The Case of the Diverging Loss: When ‘Best Loss’ != ‘Best Model’
Our “best loss” checkpoint was not our best ASR model. This run made it clear that for ASR, WER and human review should drive model selection, not loss alone.
Key Takeaways
- Loss curves can look unstable while WER still improves.
- Epoch-boundary loss drops are not automatically a failure signal.
- Checkpoint selection should be tied to task metrics, then human verification.
While fine-tuning Whisper, we observed a peculiar loss behavior that challenges the standard intuition of deep learning: the model’s training loss and its actual performance metric (WER) started to drift apart.
Training loss and validation WER diverging across epochs.
The “Epoch Collapse” Phenomenon
Looking at the chart above, you can see sharp, vertical drops in the training loss (green). We found that these coincide exactly with the start of a new epoch.
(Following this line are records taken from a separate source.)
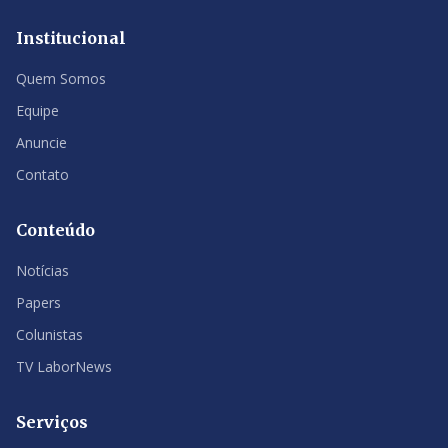
Institucional
Quem Somos
Equipe
Anuncie
Contato
Conteúdo
Notícias
Papers
Colunistas
TV LaborNews
Serviços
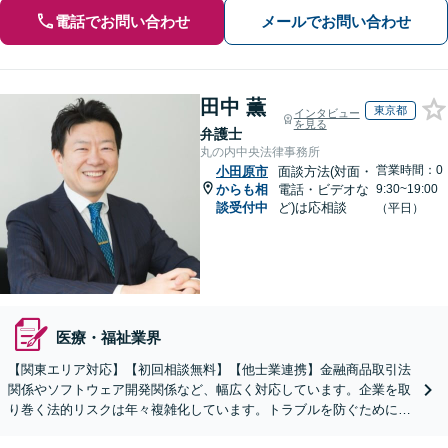
電話でお問い合わせ
メールでお問い合わせ
田中 薫
東京都
インタビュー
を見る
弁護士
丸の内中央法律事務所
営業時間：0
小田原市
面談方法(対面・
からも相
電話・ビデオな
9:30~19:00
談受付中
ど)は応相談
（平日）
医療・福祉業界
【関東エリア対応】【初回相談無料】【他士業連携】金融商品取引法
関係やソフトウェア開発関係など、幅広く対応しています。企業を取
り巻く法的リスクは年々複雑化しています。トラブルを防ぐために
も、少しでも不安や疑問を感じた段階でご相談ください。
As the training loop returns to the first batch, the loss “collapses” momentarily.
While visually striking, this isn’t necessarily a sign of failure. In fact, as the loss jumps and fluctuates, the Validation WER (the metric that actually matters for transcription quality) continues its steady decline.
The Practical Lesson: Don’t Blindly Trust the Loss
The most important takeaway from this run was that the checkpoint with the lowest validation loss was not the one with the lowest validation WER.
In many ASR tasks, the model might “overfit” to the specific nuances of the cross-entropy loss while still improving its ability to predict the correct tokens in a sequence. If we had simply picked the model based on the “best loss,” we would have shipped a sub-optimal transcriber.
Final Thoughts
This divergence highlights why automated metrics are only a compass, not a destination.
While WER gives us a better signal than raw loss, even it has blind spots-especially with Swiss-German dialects where spelling isn’t standardized. By the end of our research, we concluded that human-in-the-loop evaluation remains essential. Metrics helped us navigate the training process, but final judgment was always reserved for human ears.